Chapter 3. Program Analysis with Ghidra

The most important part of Ghidra is, perhaps debatably, the program analysis. There are a lot of features that Ghidra offers. So, we should spend some time looking at how you can get started with some program analysis. With a program like the CodeBrowser in Ghidra, trying to skim through all the menus and options can be overwhelming, so let’s take it a step at a time and look at the core functions. This includes disassembly. It also includes decompilation of the disassembled code. We can also take a look at graphs that will help provide a better visual representation of the overall program. Of course, before we do anything, we need to get a program loaded up. So let’s start there.

Loading a Program into Ghidra

Before you get started, you need to load a program. This is not as straightforward a task as you might think.

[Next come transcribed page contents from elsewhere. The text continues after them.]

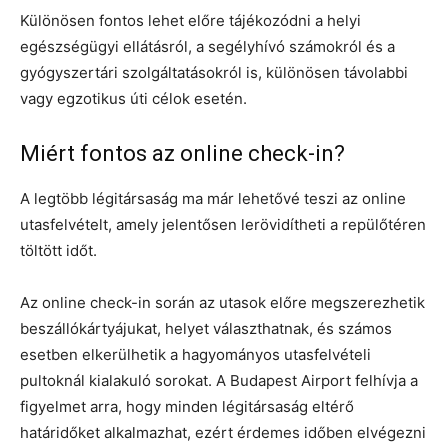
Különösen fontos lehet előre tájékozódni a helyi
egészségügyi ellátásról, a segélyhívó számokról és a
gyógyszertári szolgáltatásokról is, különösen távolabbi
vagy egzotikus úti célok esetén.
Miért fontos az online check-in?
A legtöbb légitársaság ma már lehetővé teszi az online
utasfelvételt, amely jelentősen lerövidítheti a repülőtéren
töltött időt.
Az online check-in során az utasok előre megszerezhetik
beszállókártyájukat, helyet választhatnak, és számos
esetben elkerülhetik a hagyományos utasfelvételi
pultoknál kialakuló sorokat. A Budapest Airport felhívja a
figyelmet arra, hogy minden légitársaság eltérő
határidőket alkalmazhat, ezért érdemes időben elvégezni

It’s not as simple as just clicking on File/Open and pointing it at the program you want to look at. Ghidra is project-oriented. You can work collaboratively in Ghidra or work alone. Ghidra refers to this as a shared or non-shared project. So, we need to start with creating a project before we can get to the fun part of looking at a program.

Creating a Project

To create a new project, Choose File → New Project and click through the wizard to choose your project directory. You will also be asked if you want your project to be Shared or Non-Shared. A Shared project can be viewed and analyzed by multiple parties, and requires a running Ghidra server. For simply exploring the Ghidra interface the first time, choose Non-Shared.

Give your project a name, click Finish, and your project should now appear in the main Ghidra window under Active Projects.

Once you have created your project, you can now load binaries in for analysis. To do this, click File → Import File and choose the file you wish to analyze. Choose Select File to Analyze and choose the options on the next pop-up window, pertaining to the format and filetype. You can also import files simply by dragging them into the Ghidra window.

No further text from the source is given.